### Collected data
^^^^^^^^
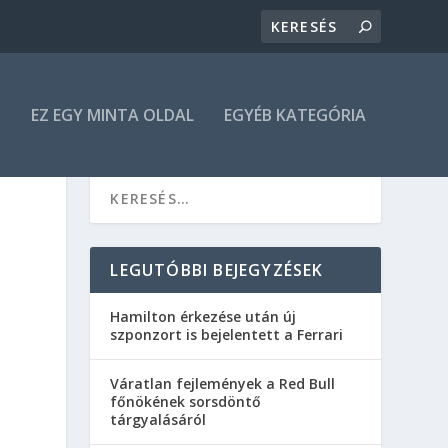
N
EZ EGY MINTA OLDAL
EGYÉB KATEGÓRIA
LEGUTÓBBI BEJEGYZÉSEK
Hamilton érkezése után új
szponzort is bejelentett a Ferrari
Váratlan fejlemények a Red Bull
főnökének sorsdöntő
tárgyalásáról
^^^^^^^^
### Goal of the exercise
Print the records exactly, every one. Leave out the pictures.

### Answer to this problem
N
EZ EGY MINTA OLDAL
EGYÉB KATEGÓRIA
LEGUTÓBBI BEJEGYZÉSEK
Hamilton érkezése után új
szponzort is bejelentett a Ferrari
Váratlan fejlemények a Red Bull
főnökének sorsdöntő
tárgyalásáról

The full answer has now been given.